_YOUR OBJECTIVE_: When the line with "Українські військові продовжують ламати" comes up, set it down and every later line to the end of the data, exactly and without pictures.

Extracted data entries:
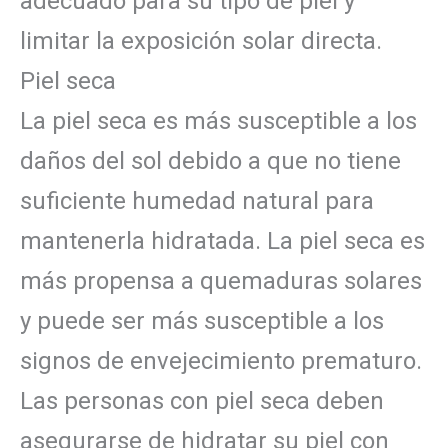
adecuado para su tipo de piel y
limitar la exposición solar directa.
Piel seca
La piel seca es más susceptible a los
daños del sol debido a que no tiene
suficiente humedad natural para
mantenerla hidratada. La piel seca es
más propensa a quemaduras solares
y puede ser más susceptible a los
signos de envejecimiento prematuro.
Las personas con piel seca deben
asegurarse de hidratar su piel con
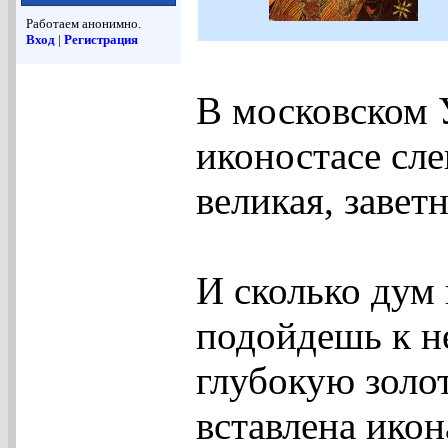
Работаем анонимно.
Вход
|
Регистрация
В московском 
иконостасе сле
великая, завет
И сколько дум 
подойдешь к не
глубокую золо
вставлена икон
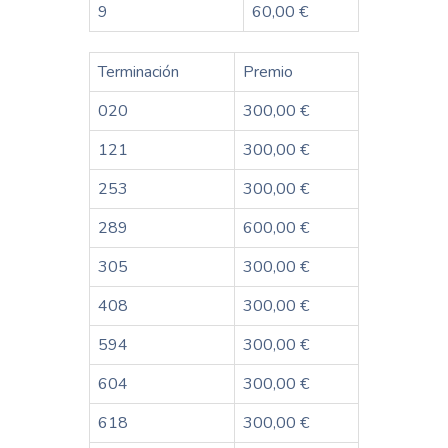
9
60,00 €
Terminación
Premio
020
300,00 €
121
300,00 €
253
300,00 €
289
600,00 €
305
300,00 €
408
300,00 €
594
300,00 €
604
300,00 €
618
300,00 €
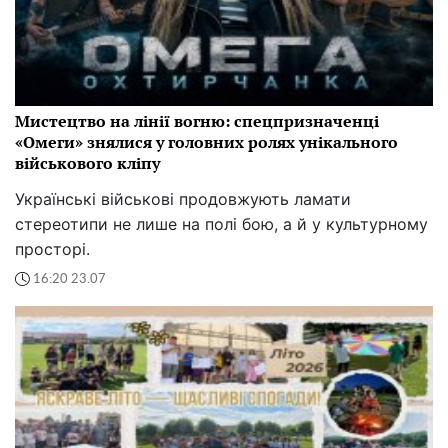
Мистецтво на лінії вогню: спецпризначенці
«Омеги» знялися у головних ролях унікального
військового кліпу
Українські військові продовжують ламати
стереотипи не лише на полі бою, а й у культурному
просторі.
16:20 23.07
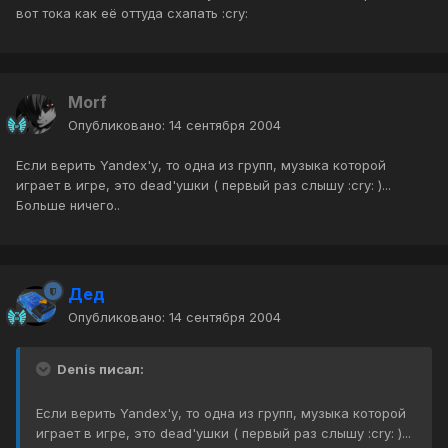
вот тока как её оттуда схапать :cry:
Morf
Опубликовано:
14 сентября 2004
Если верить Yandex'у, то одна из групп, музыка которой
играет в игре, это dead'ушки ( первый раз слышу :cry: )...
Больше ничего..
Дед
Опубликовано:
14 сентября 2004
Denis писал:
Если верить Yandex'у, то одна из групп, музыка которой
играет в игре, это dead'ушки ( первый раз слышу :cry: )...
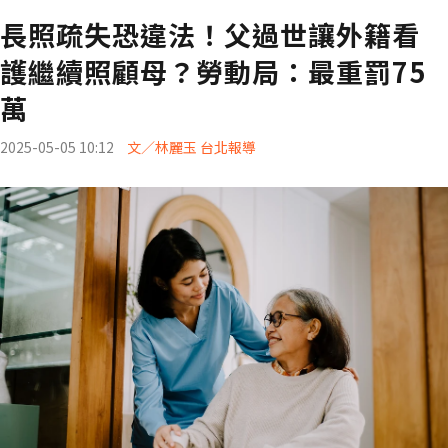
長照疏失恐違法！父過世讓外籍看
護繼續照顧母？勞動局：最重罰75
萬
2025-05-05 10:12
文／林麗玉 台北報導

_SOLUTION FOR THIS EXERCISE_:
Українські військові продовжують ламати
стереотипи не лише на полі бою, а й у культурному
просторі.
16:20 23.07
вот тока как её оттуда схапать :cry:
Morf
Опубликовано:
14 сентября 2004
Если верить Yandex'у, то одна из групп, музыка которой
играет в игре, это dead'ушки ( первый раз слышу :cry: )...
Больше ничего..
Дед
Опубликовано:
14 сентября 2004
Denis писал:
Если верить Yandex'у, то одна из групп, музыка которой
играет в игре, это dead'ушки ( первый раз слышу :cry: )...
長照疏失恐違法！父過世讓外籍看
護繼續照顧母？勞動局：最重罰75
萬
2025-05-05 10:12
文／林麗玉 台北報導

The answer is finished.